00000000: 4141 4141 AAAA
encoded:
00000000: 081c 8103 7020 0e04 ....p ..
==============
00000000: 4241 4141 BAAA
encoded:
00000000: 041c 8103 7020 0e04 ....p ..
From here, we can see that the As are encoded to the same WORD if they are at the same position. With that in mind, we can now recreate the encoding table for any given seed. However, what should the seed be?
To find the seed, we need something to verify our seed. Luckily, they provided the flag file as a jpg file. We can always use the magic header as the predicate.
We know that the first 3 bytes of any jpg is FF D8 FF and the first 6 bytes of encoded flag file is 00 0A C3 81 28 00. So we need to find a seed that will give us that particular encoding.

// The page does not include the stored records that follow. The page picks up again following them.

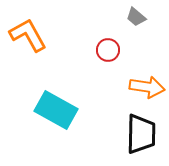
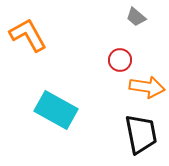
red circle: moved 12 px right, 10 px down
black trapezoid: rotated 12 degrees counterclockwise
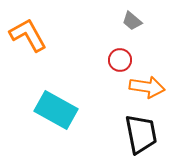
gray trapezoid: moved 4 px left, 4 px down
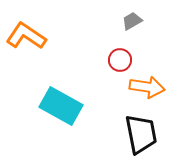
gray trapezoid: rotated 110 degrees clockwise
orange L-shape: moved 2 px left, 1 px down; rotated 27 degrees counterclockwise
cyan rectangle: moved 5 px right, 4 px up
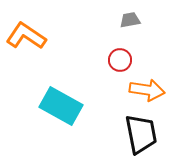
gray trapezoid: moved 2 px left, 1 px up; rotated 20 degrees clockwise
orange arrow: moved 3 px down
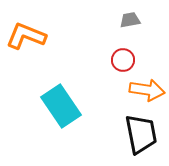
orange L-shape: rotated 12 degrees counterclockwise
red circle: moved 3 px right
cyan rectangle: rotated 27 degrees clockwise
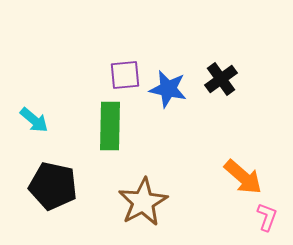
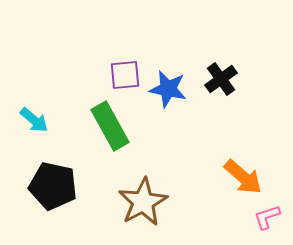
green rectangle: rotated 30 degrees counterclockwise
pink L-shape: rotated 128 degrees counterclockwise
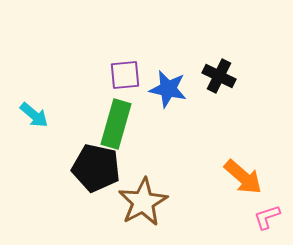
black cross: moved 2 px left, 3 px up; rotated 28 degrees counterclockwise
cyan arrow: moved 5 px up
green rectangle: moved 6 px right, 2 px up; rotated 45 degrees clockwise
black pentagon: moved 43 px right, 18 px up
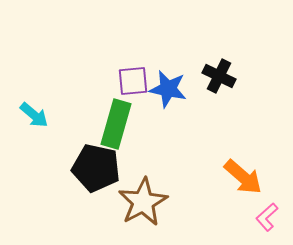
purple square: moved 8 px right, 6 px down
pink L-shape: rotated 24 degrees counterclockwise
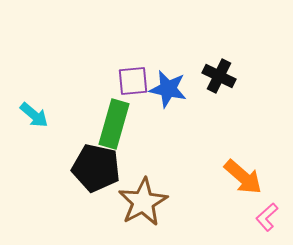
green rectangle: moved 2 px left
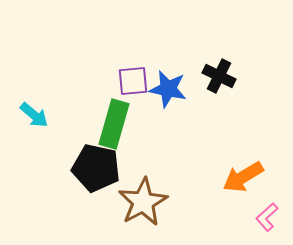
orange arrow: rotated 108 degrees clockwise
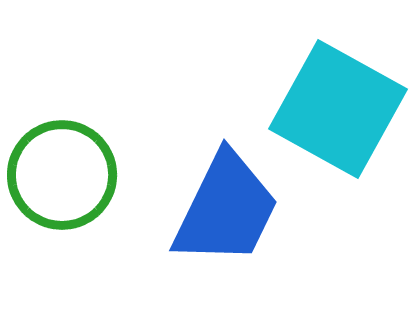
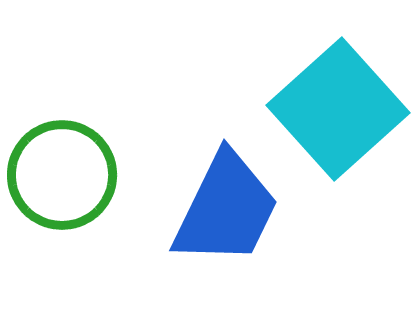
cyan square: rotated 19 degrees clockwise
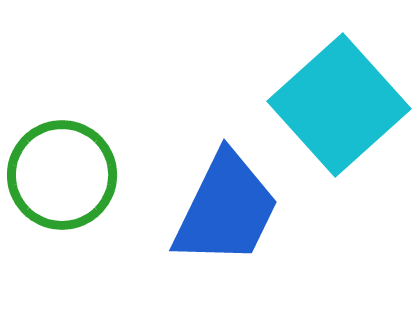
cyan square: moved 1 px right, 4 px up
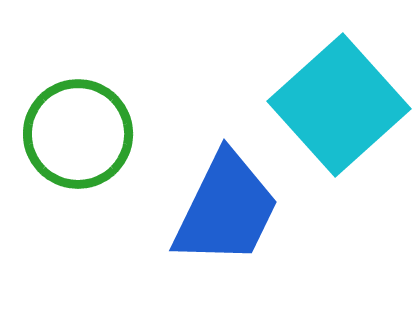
green circle: moved 16 px right, 41 px up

I wrote a script that will modify the binary at specific location to change the value of num in mov eax, <num>, saving the binary and running the binary on given test file containing the jpg magic number. Then it will check if the encoded data matches.
from pwn import *
import os
op = b'\xb8' # mov eax,
start = 1609462861
end = 1631942935
for i in range(end, start, -1):
print (i)
val = p32(i)
f = open("encoder.mod", "rb").read()
f = bytearray(f)
f[0x18a6:0x18a6+5] = op+val
open("encoder.target", "wb").write(f)
os.chmod("encoder.target", 755)
# run the program on test
os.system("./encoder.target test2")
# verify it hit target
f = open("test2.enc", "rb").read()
if f[0] == 0 and f[1] == 0xa and f[2] == 0xc3 and f[3] == 0x81 and f[4] == 0x28 and f[5] == 0:
break
Running the script will give us an encoder.target which matches the encoder that is used to encode the flag file.

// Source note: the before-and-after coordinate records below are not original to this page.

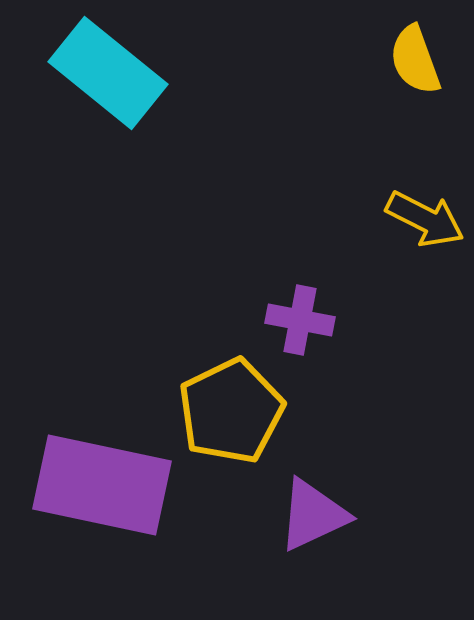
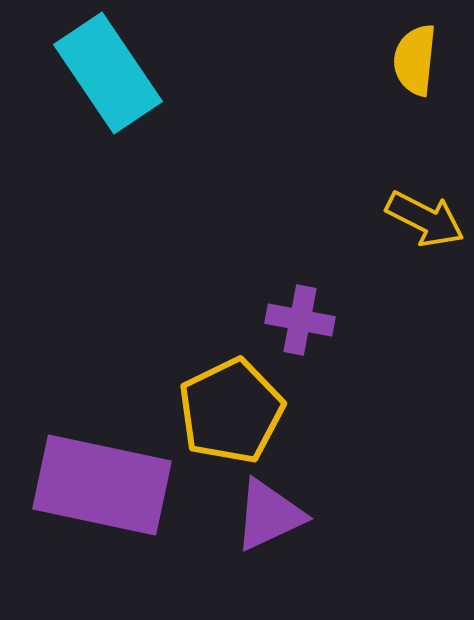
yellow semicircle: rotated 26 degrees clockwise
cyan rectangle: rotated 17 degrees clockwise
purple triangle: moved 44 px left
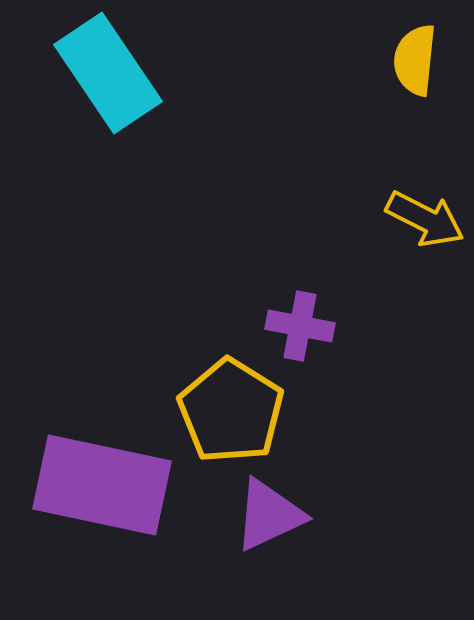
purple cross: moved 6 px down
yellow pentagon: rotated 14 degrees counterclockwise
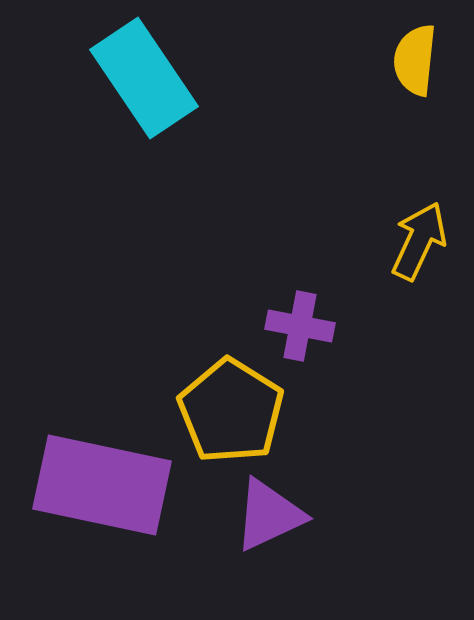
cyan rectangle: moved 36 px right, 5 px down
yellow arrow: moved 6 px left, 22 px down; rotated 92 degrees counterclockwise
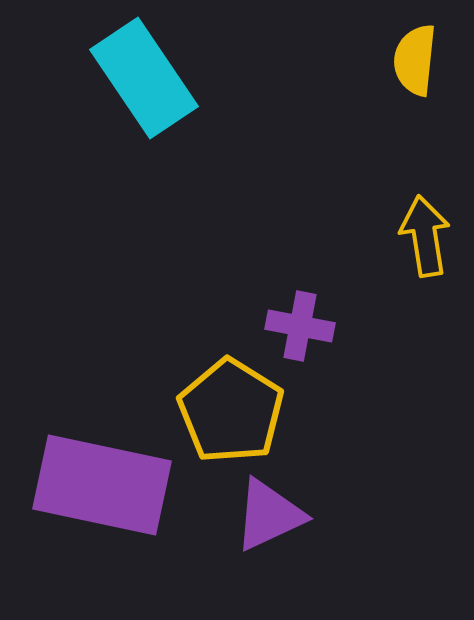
yellow arrow: moved 6 px right, 5 px up; rotated 34 degrees counterclockwise
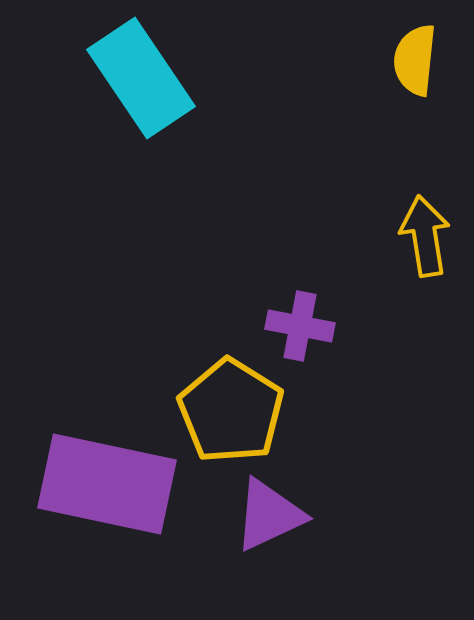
cyan rectangle: moved 3 px left
purple rectangle: moved 5 px right, 1 px up
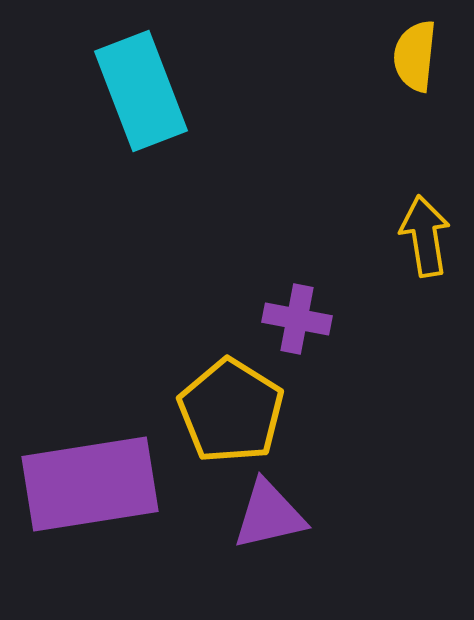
yellow semicircle: moved 4 px up
cyan rectangle: moved 13 px down; rotated 13 degrees clockwise
purple cross: moved 3 px left, 7 px up
purple rectangle: moved 17 px left; rotated 21 degrees counterclockwise
purple triangle: rotated 12 degrees clockwise
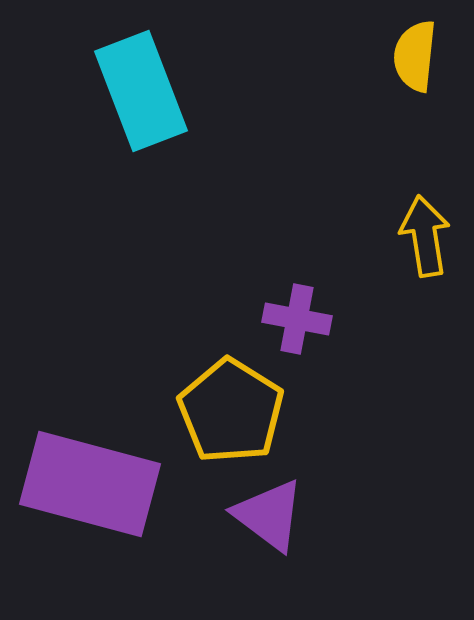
purple rectangle: rotated 24 degrees clockwise
purple triangle: rotated 50 degrees clockwise
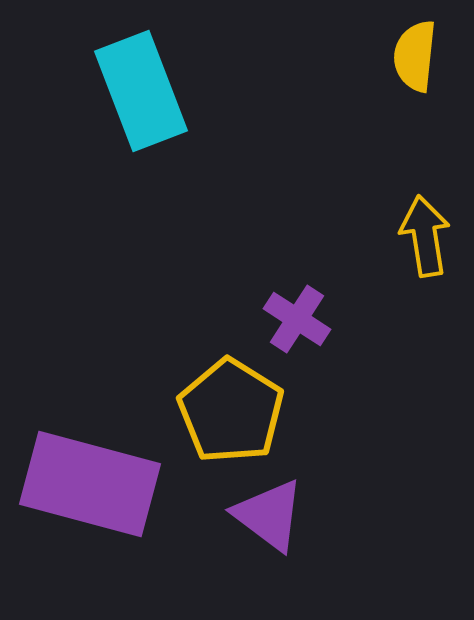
purple cross: rotated 22 degrees clockwise
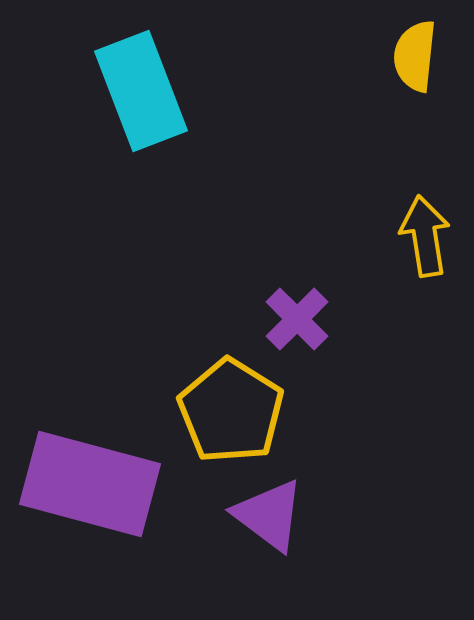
purple cross: rotated 12 degrees clockwise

Now we have everything we need to decode this flag. Since the bytes are 1 to 1 match to the encoding table which seems to be a 16 WORD array, we can recreate the table by using the following python script
import os
import sys
def create_pads():
for i in range(0,256):
towrite = i.to_bytes(1, byteorder="big") * 0x20
open(str(i)+".pad", "wb").write(towrite)
def create_encs():
for i in range(0,256):
os.system("../encoder.target " + str(i)+".pad")
def dec(infile, outfile):
# recreate encoding table in b
b = [[0 for i in range(0xffff)] for _ in range(16)]
for i in range(256):
f = open("./"+str(i)+".pad.enc", "rb").read()
for j in range(0,32,2):
t = int.from_bytes(f[j:j+2], "big")
b[int(j/2)][t] = i
# decoding given file
flag = open(infile, "rb").read()
output = bytearray(int(len(flag)/2))
for i in range(0, len(flag), 2):
t = int.from_bytes(flag[i:i+2], "big")
cur = b[int(i/2) % 16][t]
output[int(i/2)] = cur
open(outfile, "wb").write(output)
if __name__ == "__main__":
create_pads()
create_encs()
dec(sys.argv[1], sys.argv[2])
We create 32 bytes of each possible byte
Use encoder to encode all 256 pads
Recreate the encoding table and use it to decode a given file.
Open the resulting flag.jpg and submit the flag
I took a more experimental and dynamic approach to this challenge since I didn’t want to bother with the tedious RE aspect. I have a feeling this approach may not be intended as it seems too easy to be worth 270 points. But all in all, it is quite a fun challenge that is more traditional than the other RE challenge in ACSC.